Regardless of who originated the pithy observation that the Vice Presidency of the United States is not worth a bucket of warm spit (or, perhaps, some other bodily fluid), there was once more than a grain of truth embedded in the remark. Until the middle of the twentieth century, VPs had been seen rather than heard and were rarely in the loop on anything immediate or consequential. That organizational structure, for better or worse, is no longer the case; vice presidents have ceased to sit unnoticed in the shadows but have become an authority that can no longer be ignored.
It would therefore be foolhardy to disrespect a sitting vice president or to regard the office that he or she inhabits as being unworthy of attention. Particularly now, specifically. President Biden is way past his prime and is most certainly no longer as sure footed or sound of mind as he once was; it’s fair to say, then, that Vice President Kamala Harris’s proximity to the Oval Office is a bit closer than the proverbial heartbeat away. The world – and Israel – cannot discount the possibility that she might be called upon to complete Mr. Biden’s current term and, well, who knows what might happen beyond that. If media outlets have obituaries on file for the president, it’s equally likely that there are comprehensive political biographies of VP Harris should she be called on to take the presidential oath of office.
The obvious concerns center around the readiness and preparedness of a vice president to enter the Oval Office should the sitting president no longer have that ability – for whatever reason. President Franklin Roosevelt, stricken with polio and not in the best of health, undoubtedly struggled with that question when he insisted that the vice presidents that served under him participate in cabinet-level meetings, something that was, for the most part, unprecedented. Nonetheless, Harry Truman, the vice president who assumed the presidency after FDR passed away, confessed that he felt altogether unprepared for the responsibility the Constitution required him to undertake. Here was the beginning of a major shift in the sharing of knowledge if not power between Number One and Number Two. Leaving the vice president unprepared to respond to a hotline call at three in the morning is as reckless as leaving the military with no commander in chief. And while not all of those who have been in second-in-command since 1946 can be described as, well, presidential, POTUS, I suspect, now keeps few secrets from VPOTUS.
Locally, it’s no secret that there is little affection between Israel and the White House. Our government is well aware of President Biden’s concerns over the proposed judicial reforms that have been the center of debate for the last six months or so, and caution from the coalition has been exercised not to engage in a potentially harmful dialog with the administration on this issue. Both the president and vice president have been, it seems, taking their cues from legal and economic advisors who have not been shy about expressing disdain for the reforms that are being promoted by the Netanyahu government. If anything, the current residents of the White House have been peripheral but nonetheless vocal supporters of the anti-reform demonstrations that have been taking place virtually non-stop since the onset of the current coalition.

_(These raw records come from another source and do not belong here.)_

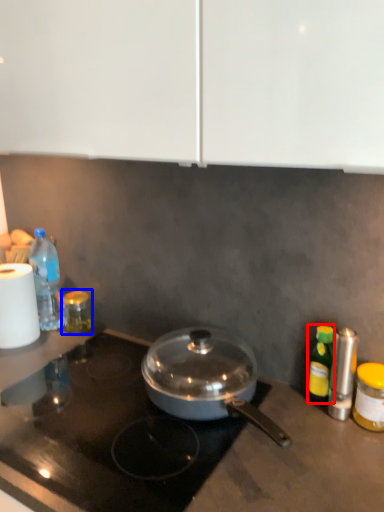 Question: Which of the following is the farthest to the observer, bottle (highlighted by a red box) or bottle (highlighted by a blue box)?

Choices:
 (A) bottle
 (B) bottle

Answer: (B) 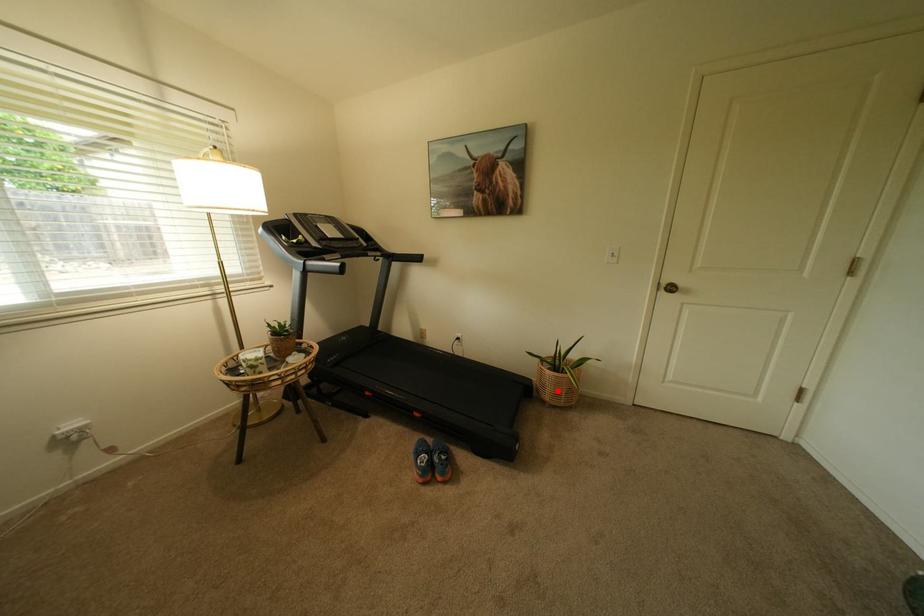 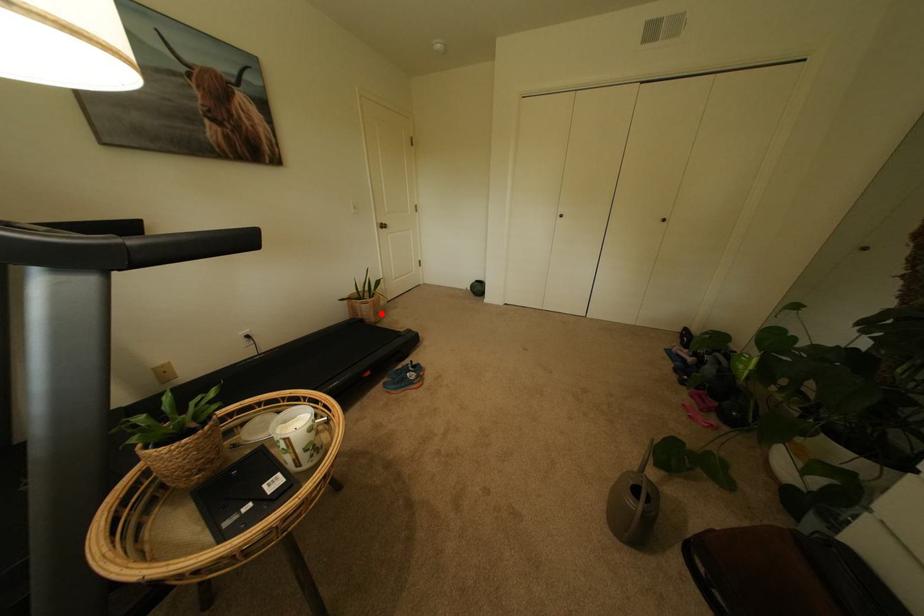 I am providing you with two images of the same scene from different viewpoints. A red point is marked on the first image and another point is marked on the second image. Are the points marked in image1 and image2 representing the same 3D position?

Yes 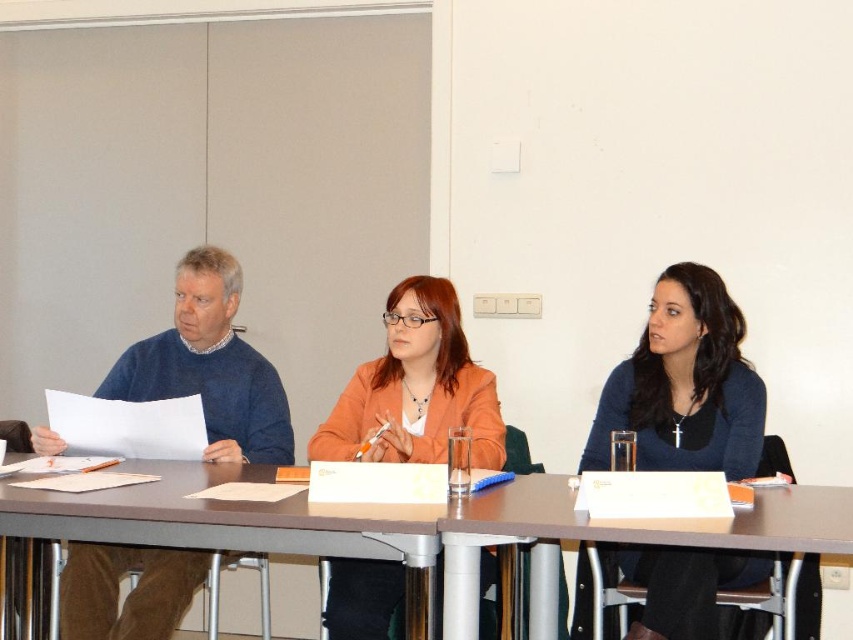 From the picture: Between blue sweater at left and orange matte jacket at center, which one has less height?

orange matte jacket at center

The image size is (853, 640). What are the coordinates of `blue sweater at left` in the screenshot? It's located at (x=210, y=365).

Is point (248, 403) in front of point (434, 320)?

No, (248, 403) is behind (434, 320).

The image size is (853, 640). Identify the location of blue sweater at left. (210, 365).

Between point (184, 536) and point (698, 552), which one is positioned behind?

Positioned behind is point (698, 552).

Where is `smooth wooden table at center`? The width and height of the screenshot is (853, 640). smooth wooden table at center is located at coordinates (410, 525).

Is dark blue sweater at center further to camera compared to smooth brown table at center?

Yes, dark blue sweater at center is behind smooth brown table at center.

Does dark blue sweater at center have a larger size compared to smooth brown table at center?

Yes.

Is point (701, 595) more distant than point (527, 490)?

Yes, it is behind point (527, 490).

In order to click on dark blue sweater at center in this screenshot , I will do `click(683, 385)`.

In and of itself, this is not particularly disturbing. Differences in policy and protocol between the US and Israel are by no means unheard of, but they have involved, for the most part, activities related to the settlements and Palestinian rights to self-determination. That the president began to take sides in what is for all practical purposes domestic legislation requires neither political nor financial support from the United States goes well behind the perimeter of friendship and cooperation enjoyed by our two counties. Nevertheless, the situation has escalated and, not surprisingly, the Vice President has, too, decided to rumble.
Her recent and pointedly barbed remarks regarding the reforms caused, understandably, a bit of consternation in Jerusalem. Foreign Minister Eli Cohen, somewhat unwisely, decided that he was not able to refrain from responding to the Vice President’s public and reported on comments. In the end, it turned out to be much ado about nothing, but FM Cohen’s recklessness cannot be overlooked. It makes little sense for anyone in Israel’s current coalition to go toe-to-toe with Mrs. Harris; the last thing Israel needs is to deal with a democratic administration that is even less welcoming than the current one. It’s more than a little troubling that our foreign minister appears to be oblivious to this reality. I’m not too familiar with Mr. Cohen’s experience or background, but I’ll wager that diplomacy is not one of his stronger attributes. Like many of Mr. Netanyahu’s appointments, political loyalty rather than professional competency was undoubtedly the principal consideration for the appointment to the post.
The proposed reforms that are the focus of all this controversy have been discussed, debated and dissected extensively. From the Vice President’s point of view, the reforms will remove one of three legs of the stool upon which sound government rests. The foreign minister may indeed be correct that the vice president most likely never took the trouble to read the text of the proposed reforms but relied on staff members for the Reader’s Digest version. Moreover, I suspect she has little patience to hear an official spin on how Israel’s democracy will, if anything, be strengthened by the reforms. It’s much easier to go in the direction of the wind rather than struggle to move in the opposite direction.
All of that, though, matters little. Mr. Cohen and anyone else should simply nod politely and thank the vice president for her insight and opinion. Israel can ill afford to increase the animosity that already exists with those currently in the White House. We may very well need VP Harris’s support when the inevitable showdown with Iran arrives.